■ Work instruction ■
For the entries below, the expected answer is the line with "This screenshot has height=2535, width=1456.", the line with "What do you see at coordinates (94, 234)", and every line between them, exactly as written, and nothing more.

Stored items:
--*--

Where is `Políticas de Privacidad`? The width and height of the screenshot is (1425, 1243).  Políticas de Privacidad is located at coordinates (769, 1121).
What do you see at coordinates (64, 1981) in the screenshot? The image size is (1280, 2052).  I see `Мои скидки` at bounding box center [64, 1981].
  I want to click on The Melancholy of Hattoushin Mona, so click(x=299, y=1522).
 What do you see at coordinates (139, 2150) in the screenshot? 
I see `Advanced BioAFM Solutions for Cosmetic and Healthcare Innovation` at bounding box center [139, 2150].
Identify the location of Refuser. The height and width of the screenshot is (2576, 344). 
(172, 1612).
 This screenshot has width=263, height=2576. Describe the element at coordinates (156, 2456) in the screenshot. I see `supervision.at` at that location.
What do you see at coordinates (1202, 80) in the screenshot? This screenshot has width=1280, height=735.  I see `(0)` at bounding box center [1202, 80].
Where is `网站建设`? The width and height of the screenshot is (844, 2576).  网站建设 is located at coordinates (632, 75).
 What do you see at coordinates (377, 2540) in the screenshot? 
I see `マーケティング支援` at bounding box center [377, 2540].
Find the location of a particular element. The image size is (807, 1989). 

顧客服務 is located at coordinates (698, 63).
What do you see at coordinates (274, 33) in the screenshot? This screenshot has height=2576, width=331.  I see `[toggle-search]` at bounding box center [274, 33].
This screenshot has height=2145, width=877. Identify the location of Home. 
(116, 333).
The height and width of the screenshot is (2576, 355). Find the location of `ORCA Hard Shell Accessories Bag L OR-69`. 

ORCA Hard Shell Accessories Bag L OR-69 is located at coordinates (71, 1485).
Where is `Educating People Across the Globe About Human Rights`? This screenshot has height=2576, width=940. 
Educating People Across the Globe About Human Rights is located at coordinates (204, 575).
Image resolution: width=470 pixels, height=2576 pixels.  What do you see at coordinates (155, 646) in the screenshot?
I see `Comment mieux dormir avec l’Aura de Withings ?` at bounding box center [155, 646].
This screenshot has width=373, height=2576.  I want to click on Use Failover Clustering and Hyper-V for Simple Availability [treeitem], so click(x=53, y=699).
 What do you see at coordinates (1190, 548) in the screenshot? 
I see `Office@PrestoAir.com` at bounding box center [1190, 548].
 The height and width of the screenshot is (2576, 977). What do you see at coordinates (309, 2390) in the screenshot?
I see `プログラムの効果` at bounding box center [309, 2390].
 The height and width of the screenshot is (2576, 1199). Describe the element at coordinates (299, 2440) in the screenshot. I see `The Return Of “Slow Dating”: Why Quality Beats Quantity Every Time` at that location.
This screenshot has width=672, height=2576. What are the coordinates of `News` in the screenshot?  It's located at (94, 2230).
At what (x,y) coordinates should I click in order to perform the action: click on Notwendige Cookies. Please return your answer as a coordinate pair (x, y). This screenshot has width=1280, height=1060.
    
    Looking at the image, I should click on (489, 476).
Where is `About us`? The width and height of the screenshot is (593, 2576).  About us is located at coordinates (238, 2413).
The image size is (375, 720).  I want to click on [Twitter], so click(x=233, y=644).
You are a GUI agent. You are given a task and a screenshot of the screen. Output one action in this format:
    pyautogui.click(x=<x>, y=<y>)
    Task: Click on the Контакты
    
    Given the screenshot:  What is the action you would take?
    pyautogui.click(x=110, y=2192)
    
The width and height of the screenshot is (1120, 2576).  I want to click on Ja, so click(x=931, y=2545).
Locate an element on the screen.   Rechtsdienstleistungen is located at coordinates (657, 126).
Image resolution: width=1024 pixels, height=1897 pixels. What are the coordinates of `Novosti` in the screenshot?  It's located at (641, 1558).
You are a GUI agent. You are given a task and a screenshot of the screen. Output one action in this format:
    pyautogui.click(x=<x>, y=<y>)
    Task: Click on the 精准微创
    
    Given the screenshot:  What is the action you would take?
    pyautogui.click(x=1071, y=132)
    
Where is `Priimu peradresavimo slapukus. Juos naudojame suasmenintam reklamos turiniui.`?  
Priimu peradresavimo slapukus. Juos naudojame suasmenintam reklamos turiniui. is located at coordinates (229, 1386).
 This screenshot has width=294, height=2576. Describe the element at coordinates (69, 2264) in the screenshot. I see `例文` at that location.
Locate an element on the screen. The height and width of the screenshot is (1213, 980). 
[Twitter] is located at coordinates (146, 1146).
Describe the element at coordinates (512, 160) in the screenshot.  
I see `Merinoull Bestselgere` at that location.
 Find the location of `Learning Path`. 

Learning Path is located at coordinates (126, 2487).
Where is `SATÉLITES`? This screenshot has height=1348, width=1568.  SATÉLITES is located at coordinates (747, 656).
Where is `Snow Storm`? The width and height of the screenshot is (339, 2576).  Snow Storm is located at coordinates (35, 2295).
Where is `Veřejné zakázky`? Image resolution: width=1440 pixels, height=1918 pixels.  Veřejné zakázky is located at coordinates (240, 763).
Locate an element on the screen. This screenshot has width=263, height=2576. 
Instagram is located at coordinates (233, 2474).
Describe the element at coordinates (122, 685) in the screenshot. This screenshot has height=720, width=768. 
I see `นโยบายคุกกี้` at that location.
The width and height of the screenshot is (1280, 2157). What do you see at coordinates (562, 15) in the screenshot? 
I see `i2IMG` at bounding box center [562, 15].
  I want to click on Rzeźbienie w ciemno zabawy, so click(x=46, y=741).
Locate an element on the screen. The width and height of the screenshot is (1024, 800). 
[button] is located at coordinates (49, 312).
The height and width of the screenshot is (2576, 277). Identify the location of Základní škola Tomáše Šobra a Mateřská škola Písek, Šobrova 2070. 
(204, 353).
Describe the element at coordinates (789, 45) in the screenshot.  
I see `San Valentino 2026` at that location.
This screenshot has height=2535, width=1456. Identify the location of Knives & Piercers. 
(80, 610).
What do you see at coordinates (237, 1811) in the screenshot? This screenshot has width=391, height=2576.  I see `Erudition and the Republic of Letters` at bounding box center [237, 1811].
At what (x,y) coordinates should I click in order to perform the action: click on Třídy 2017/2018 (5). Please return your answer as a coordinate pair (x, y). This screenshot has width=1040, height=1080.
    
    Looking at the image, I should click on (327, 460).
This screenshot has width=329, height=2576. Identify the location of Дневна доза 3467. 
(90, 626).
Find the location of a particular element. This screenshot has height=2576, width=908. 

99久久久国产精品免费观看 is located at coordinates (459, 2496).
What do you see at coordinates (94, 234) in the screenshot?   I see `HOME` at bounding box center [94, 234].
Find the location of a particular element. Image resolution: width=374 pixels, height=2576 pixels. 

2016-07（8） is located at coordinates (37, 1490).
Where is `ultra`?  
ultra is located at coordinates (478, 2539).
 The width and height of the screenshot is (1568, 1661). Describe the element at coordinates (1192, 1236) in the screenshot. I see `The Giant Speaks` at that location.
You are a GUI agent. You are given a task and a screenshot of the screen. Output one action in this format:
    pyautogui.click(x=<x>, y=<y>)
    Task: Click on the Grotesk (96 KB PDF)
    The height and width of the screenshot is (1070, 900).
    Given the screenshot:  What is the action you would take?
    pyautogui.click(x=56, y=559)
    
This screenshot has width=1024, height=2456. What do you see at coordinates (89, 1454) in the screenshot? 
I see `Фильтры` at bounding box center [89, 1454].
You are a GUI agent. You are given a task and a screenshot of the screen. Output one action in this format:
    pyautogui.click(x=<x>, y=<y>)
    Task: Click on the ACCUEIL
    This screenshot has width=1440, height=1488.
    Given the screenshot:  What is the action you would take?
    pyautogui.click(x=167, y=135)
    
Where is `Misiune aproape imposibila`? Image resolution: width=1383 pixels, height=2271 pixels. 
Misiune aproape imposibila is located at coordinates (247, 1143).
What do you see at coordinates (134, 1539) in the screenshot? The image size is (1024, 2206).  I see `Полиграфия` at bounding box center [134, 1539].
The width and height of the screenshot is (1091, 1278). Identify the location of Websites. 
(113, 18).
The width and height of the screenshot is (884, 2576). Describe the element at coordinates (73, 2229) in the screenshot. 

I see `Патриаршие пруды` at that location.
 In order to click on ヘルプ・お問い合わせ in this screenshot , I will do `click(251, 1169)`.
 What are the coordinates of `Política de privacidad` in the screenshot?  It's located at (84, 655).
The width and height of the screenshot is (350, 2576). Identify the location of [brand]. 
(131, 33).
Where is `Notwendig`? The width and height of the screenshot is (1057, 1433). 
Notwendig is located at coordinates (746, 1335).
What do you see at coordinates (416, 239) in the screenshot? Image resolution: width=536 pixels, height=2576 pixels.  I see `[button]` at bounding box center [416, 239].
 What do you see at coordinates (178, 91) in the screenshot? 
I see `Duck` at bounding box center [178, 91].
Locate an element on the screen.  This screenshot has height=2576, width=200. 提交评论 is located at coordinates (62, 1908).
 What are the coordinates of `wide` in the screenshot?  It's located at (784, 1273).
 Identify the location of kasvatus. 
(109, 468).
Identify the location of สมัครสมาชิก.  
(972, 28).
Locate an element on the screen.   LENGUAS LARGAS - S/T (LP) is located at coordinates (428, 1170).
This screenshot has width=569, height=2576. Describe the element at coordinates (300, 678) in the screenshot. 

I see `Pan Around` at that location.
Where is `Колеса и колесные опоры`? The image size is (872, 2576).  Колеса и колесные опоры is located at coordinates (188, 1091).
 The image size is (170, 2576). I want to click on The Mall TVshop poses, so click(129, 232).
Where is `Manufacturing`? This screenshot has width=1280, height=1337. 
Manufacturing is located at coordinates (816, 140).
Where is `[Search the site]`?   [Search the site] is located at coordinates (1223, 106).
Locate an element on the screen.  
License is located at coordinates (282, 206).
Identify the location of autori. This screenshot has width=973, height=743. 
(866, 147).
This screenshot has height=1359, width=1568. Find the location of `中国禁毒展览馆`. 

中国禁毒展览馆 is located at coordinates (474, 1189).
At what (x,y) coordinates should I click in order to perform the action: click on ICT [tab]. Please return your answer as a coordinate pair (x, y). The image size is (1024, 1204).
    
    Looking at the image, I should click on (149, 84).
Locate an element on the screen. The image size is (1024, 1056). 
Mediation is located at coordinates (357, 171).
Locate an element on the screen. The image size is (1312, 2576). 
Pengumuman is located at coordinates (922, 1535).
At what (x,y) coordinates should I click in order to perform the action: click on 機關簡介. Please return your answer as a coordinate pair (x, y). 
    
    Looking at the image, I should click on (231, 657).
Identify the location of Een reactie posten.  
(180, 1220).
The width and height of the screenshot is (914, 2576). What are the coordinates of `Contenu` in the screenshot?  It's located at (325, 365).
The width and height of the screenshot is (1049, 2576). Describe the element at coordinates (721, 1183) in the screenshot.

--*--

■ Expected answer ■
This screenshot has height=2535, width=1456. Identify the location of Knives & Piercers. 
(80, 610).
What do you see at coordinates (237, 1811) in the screenshot? This screenshot has width=391, height=2576.  I see `Erudition and the Republic of Letters` at bounding box center [237, 1811].
At what (x,y) coordinates should I click in order to perform the action: click on Třídy 2017/2018 (5). Please return your answer as a coordinate pair (x, y). This screenshot has width=1040, height=1080.
    
    Looking at the image, I should click on (327, 460).
This screenshot has width=329, height=2576. Identify the location of Дневна доза 3467. 
(90, 626).
Find the location of a particular element. This screenshot has height=2576, width=908. 

99久久久国产精品免费观看 is located at coordinates (459, 2496).
What do you see at coordinates (94, 234) in the screenshot?   I see `HOME` at bounding box center [94, 234].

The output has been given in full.